How to Read (Academic Edition)#

In this class, you will be asked to do significantly more reading than many of you — especially those of you from engineering backgrounds — are used to. Moreover, many of our reading may feel different from a lot of the reading that you’ve done in the past, and so I want to take a moment to discuss how you should approach reading in this — and indeed in any — reading intensive course.

Knowing that many students in this class speak English is a second language (and so may find reading more time-consuming), and many of you also don’t have experience with more reading intensive courses, I have worked very hard to ensure that the readings I assign communicate key concepts as efficiently as possible. But as we will see, learning to answer causal questions well requires wrestling with the complexities that arise when apparently simple math meets the real world, and that unavoidably requires thoughtful exposition.

Read Actively#

The first major piece of advice I can offer is that you should always be active when reading for this course. That may mean taking notes on a separate piece of paper as you go, or highlighting passages that stand out and adding comments in the margins. But reading of the type you will encounter in this course should never be a passive process.

This is especially true any time you encounter mathematical notation. A key skill in answering causal questions is the ability to map concepts represented in mathematical notation onto facets of real world examples. With that in mind, any time you are reading something written in mathematical notation, it is good practice to think of a specific example and see if you can relate each term you encounter to the real world example.

Be Patient with Examples From Different Domains#

Data science is an extremely diverse field. This course does its best to embrace that diversity though the use of examples from a wide range of substantive domains. This, at times, causes frustration among students as many examples will necessarily come from domains that don’t feel relevant to your particular interests.
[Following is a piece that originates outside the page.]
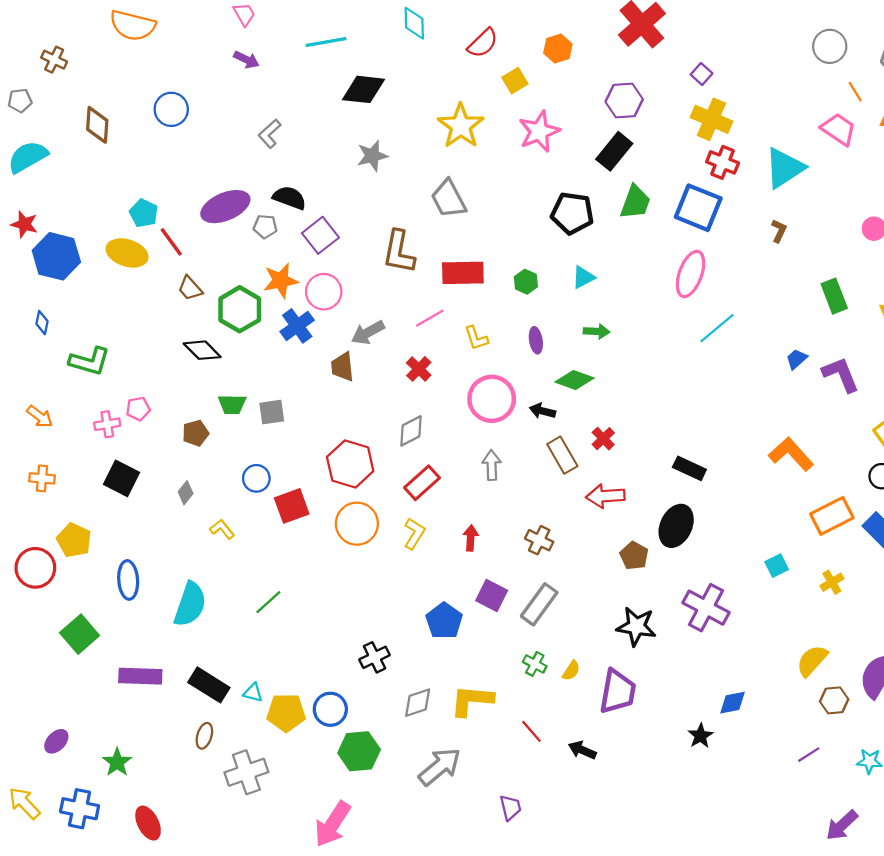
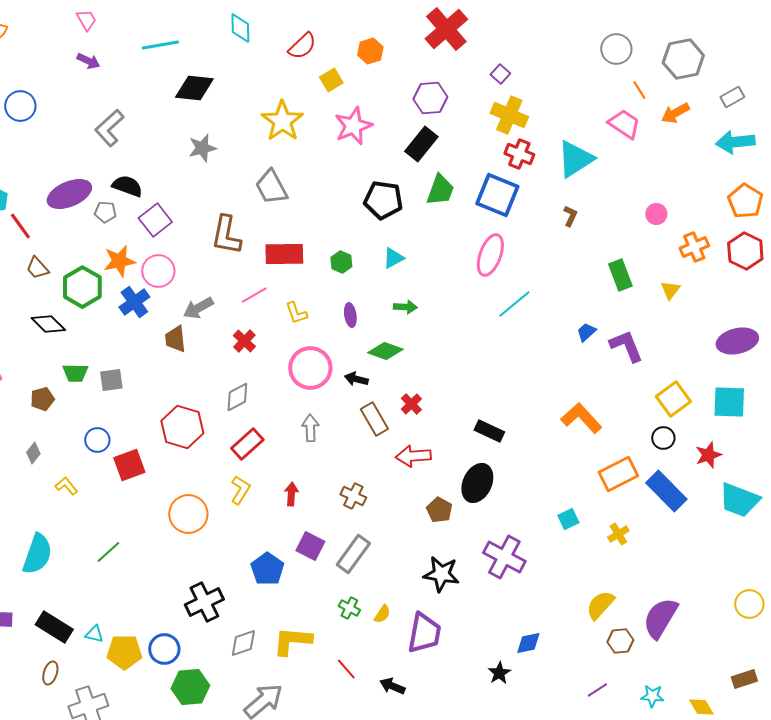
gray L-shape: (270, 134) -> (109, 128), size x1.4
orange circle: (357, 524) -> (188, 514), moved
black cross: (375, 657) -> (204, 602), size x1.4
Try and resist this urge — while this may seem like a problem, it’s actually emblematic of a huge opportunity for intellectual arbitrage (the porting of insights that have been richly developed in one domain to a different domain where they are unfamiliar)!

This will be particularly relevant when we get to the study of causal inference (the study of how to answer Causal Questions), as there are lots of concepts that have been well-developed in the social sciences that people are only now starting to apply in industry, meaning many of the best texts and examples will be public policy or social science oriented.
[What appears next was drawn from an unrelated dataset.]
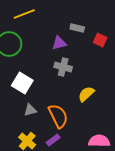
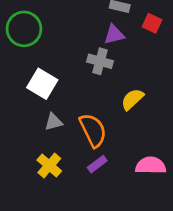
purple triangle: (59, 43) -> (114, 35), moved
purple rectangle: (53, 140) -> (97, 164), moved

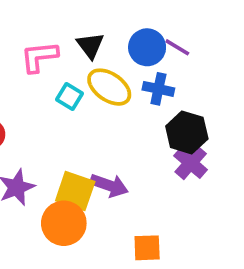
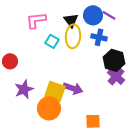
black triangle: (90, 45) -> (71, 20), moved
yellow ellipse: (109, 87) -> (73, 36), turned 60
And while the downside of that is that there aren’t as many great books written about causal inference in industry as you may wish, the upside is that there are lots of opportunities to for young data scientists to innovate by applying these concepts in new ways!

So please bear with these examples, and practice trying to apply the concepts you read to an industry example that matters to you.
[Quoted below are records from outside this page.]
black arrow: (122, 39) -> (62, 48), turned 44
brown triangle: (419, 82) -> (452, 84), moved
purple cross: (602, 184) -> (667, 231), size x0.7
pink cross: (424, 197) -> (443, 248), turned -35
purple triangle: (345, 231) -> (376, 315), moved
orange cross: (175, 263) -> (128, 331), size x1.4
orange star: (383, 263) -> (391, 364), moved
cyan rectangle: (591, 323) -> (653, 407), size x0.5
Do NOT Summarize with LLMs#

I fully recognize that there is a strong temptation when faced with a long reading to stuff it into a Large Language Model and ask for a summary. Don’t.

There are a few reasons for this. The first is that while an LLM can provide you with a broad summary of what you’re reading, it will necessarily have to exclude all the nuance in the original reading. If you just want to figure out if a reading is generally relevant to your interests, that’s fine; but you’re here to learn a subject — one that can can be infuriatingly subtle — and cutting out all those nuances will limit what you can learn and prevent you from being able to test your understanding of concepts by wrestling to understand how each new sentence relates to what you’ve read previously. So just as the goal of the readings isn’t to allow you to answer our reading reflection questions (those are just there to draw your attention to especially salient points), nor is the goal of the readings to understanding it at the level of a summary.

The second big reason is that the process of summarizing material yourself is critical to consolidating your learning. This insight comes, in part, from research on whether students taking notes on computers learn more effectively than students taking notes on paper. This research has found that students taking notes on computers can write much more quickly than students taking notes by hand, but that counter-intuitively this seems to result in worse learning outcomes (based on subsequent learning assessments). Why? It appears that students taking notes on computers are effectively able to transcribe everything happening in class, while students taking notes on paper have to think about the material in real time in order to summarize it enough that they can keep up taking notes.

Letting LLMs summarize material for you seems likely to cause a similar issue — by allowing an algorithm to organize the information in a more concise manner, it deprives you of the opportunity to engage with the material to create your own summary, a process that forces you to actively think about the connections between concepts. The importance of this type of active learning is one of the biggest bedrock findings of research on learning in recent years — students who have material given to them (e.g., through a passive lecture) often think they understand material, but it is the students who learn material actively — through class or group exercises, problem sets, or other activities — who perform better on learning assessments.

Finally, learning to focus on a reading for a prolonged period of time is an important skill, and one we practice less and less in the modern age. Sometimes letting our attention flitting from thing to thing is fine, but being able to focus for prolonged periods when required is an important skill to cultivate! (If you’re interested, you can find a really interesting discussion of this idea here.)